また、収入や家族構成など自分の状況が変わっていないかも確認しましょう。以前は気にならなかったリスクが、今は重荷になっていることもあります。そんな時は一部売却でリスクを抑える判断も有効です。つまり、売るかどうかの判断は、自分のライフプランと資産計画に沿って決めるのが正解です。
視点② 市場環境・ファンドの状況の視点
次に、市場環境やファンドの状況を客観的に見て判断しましょう。経済情勢や金利、為替の動きが自分の投資信託にどう影響するかを確認します。株式型なら景気や企業業績、債券型なら金利動向、不動産型なら不動産市況など、ファンドの種類ごとに注目すべき指標は異なります。
同時に、そのファンドの基準価額や純資産総額の推移、運用成績がどうかもチェックします。ベンチマークや他の類似ファンドと比べてパフォーマンスが劣っていたり、運用方針が大きく変わっていたりするなら、売却を検討する判断材料になります。
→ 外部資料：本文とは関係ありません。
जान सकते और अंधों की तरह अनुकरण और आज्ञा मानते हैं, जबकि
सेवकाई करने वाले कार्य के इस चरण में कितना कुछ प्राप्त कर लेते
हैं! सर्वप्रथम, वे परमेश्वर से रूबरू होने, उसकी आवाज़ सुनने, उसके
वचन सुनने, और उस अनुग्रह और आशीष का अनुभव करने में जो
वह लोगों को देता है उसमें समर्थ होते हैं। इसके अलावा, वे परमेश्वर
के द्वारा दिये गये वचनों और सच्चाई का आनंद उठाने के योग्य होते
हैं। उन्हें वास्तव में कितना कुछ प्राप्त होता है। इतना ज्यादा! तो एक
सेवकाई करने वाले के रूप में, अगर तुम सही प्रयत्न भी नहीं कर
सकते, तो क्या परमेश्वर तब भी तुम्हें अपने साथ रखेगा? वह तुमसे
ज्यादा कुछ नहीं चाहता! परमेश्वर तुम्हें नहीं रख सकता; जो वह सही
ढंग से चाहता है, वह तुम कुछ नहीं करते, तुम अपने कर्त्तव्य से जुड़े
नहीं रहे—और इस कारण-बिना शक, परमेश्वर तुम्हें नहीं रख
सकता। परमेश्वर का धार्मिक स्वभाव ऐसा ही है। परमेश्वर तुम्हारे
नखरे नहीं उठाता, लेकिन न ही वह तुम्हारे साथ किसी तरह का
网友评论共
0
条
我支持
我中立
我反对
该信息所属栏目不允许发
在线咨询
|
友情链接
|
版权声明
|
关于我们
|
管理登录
逆に、市場が不安定でもファンドの中身に問題がなく、長期的に期待できるなら、保有を続ける理由になります。データと情報に基づく判断が、感情に流されない冷静な選択につながります。
視点③ リスクとリターンのバランスの視点
最後に、自分のポートフォリオ全体のリスクとリターンのバランスから判断しましょう。投資信託は資産の一部であり、売却によってポートフォリオ全体がどう変化するかを考えることが大切です。売って現金比率が高まりすぎれば将来のリターンが期待しにくくなりますし、逆に安定性が増して安心できるという見方もあります。
自分のリスク許容度との兼ね合いも重要です。市場の変動に不安を感じているなら売却によるリスク調整は合理的ですし、長期目線で多少の波を受け入れられるなら保有継続の選択もあります。つまり、「今売ることで得られる安定」と「持ち続けることで得られる期待リターン」のどちらを選ぶかという判断です。
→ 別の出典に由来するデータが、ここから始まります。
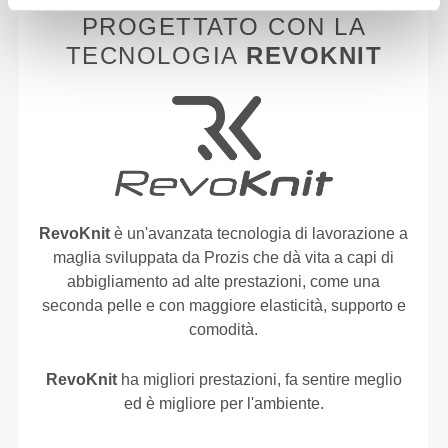
PROGETTATO CON LA
TECNOLOGIA
REVOKNIT
RevoKnit
è un'avanzata tecnologia di lavorazione a
maglia sviluppata da Prozis che dà vita a capi di
abbigliamento ad alte prestazioni, come una
seconda pelle e con maggiore elasticità, supporto e
comodità.
RevoKnit
ha migliori prestazioni, fa sentire meglio
ed è migliore per l'ambiente.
また、売却後の資金の使い道もセットで考えてみましょう。乗り換えたい投資先がある、または明確な支出予定があるなら売却は前向きな判断です。一方で、資金をただ預金に置いておくだけなら、せっかくの投資機会を失うかもしれません。売却の判断は「いま売る理由」と「その後の使い方」まで見据えることで、より納得のいく選択になります。
投資信託以外の選択肢はあるの?
ここまで投資信託の売り時について述べてきましたが、そもそも「売るタイミングに悩むのが嫌だ」という方もいるかもしれません。投資には投資信託以外にも様々な選択肢があり、それぞれ特徴が異なります。売却タイミングの悩みを軽減できるような他の金融商品も検討してみましょう。
個別株式やETFへの投資
投資信託に対して、個別株やETFは自分で銘柄を選び、売買タイミングを判断できるのが特徴です。「この企業の業績が悪化したから売る」など、明確な根拠で判断しやすい反面、分散効果が薄くリスクは高めです。ただし、配当目的で長期保有する戦略も可能で、売却せずに収入を得続ける選択肢もあります。
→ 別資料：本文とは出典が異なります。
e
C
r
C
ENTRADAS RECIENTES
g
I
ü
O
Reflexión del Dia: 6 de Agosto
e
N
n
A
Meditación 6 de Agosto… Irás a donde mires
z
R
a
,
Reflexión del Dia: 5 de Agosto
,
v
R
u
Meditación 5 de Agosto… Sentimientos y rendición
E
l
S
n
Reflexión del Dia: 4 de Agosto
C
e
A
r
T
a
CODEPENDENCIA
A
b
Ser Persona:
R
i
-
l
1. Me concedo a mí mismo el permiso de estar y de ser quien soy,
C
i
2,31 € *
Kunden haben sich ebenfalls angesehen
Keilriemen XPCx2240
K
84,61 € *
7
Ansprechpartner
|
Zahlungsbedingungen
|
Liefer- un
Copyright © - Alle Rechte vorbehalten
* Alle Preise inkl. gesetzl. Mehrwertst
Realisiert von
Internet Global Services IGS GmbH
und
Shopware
個別株は自由度が高い分、出口戦略の設計や情報収集が必須で、投資信託以上に知識と判断力が求められます。ですが、自分の意思で運用する醍醐味もあり、やりがいのある投資スタイルと言えるでしょう。
債券・預金など安定資産へのシフト
投資信託から債券や預金などの安定資産へ切り替えるのも一つの選択肢です。特に、教育資金など使う時期が決まっているお金は、必要な数年前から元本保証の資産に移しておくと安心です。リターンは小さくなりますが、「減らさずに確実に使える」ことが最優先の場合に有効な手段です。
不動産やREITへの投資
定期収入を得たい人には、不動産投資信託(J-REIT)や不動産クラウドファンディングが有効です。少額で始められ、家賃収入にあたる分配金を受け取れるため、売却を急がずとも収益が期待できるのが魅力です。基準価額の変動リスクはありますが、長期保有でインカム重視の人に向いた選択肢です。
融資型クラウドファンディング(ソーシャルレンディング)
融資型クラウドファンディング(ソーシャルレンディング)は、事業者向けのローンに出資し、毎月利息を受け取るタイプの投資です。多くの場合、運用期間は半年〜1年程度とあらかじめ決まっており、満期になれば元本が償還される仕組みです。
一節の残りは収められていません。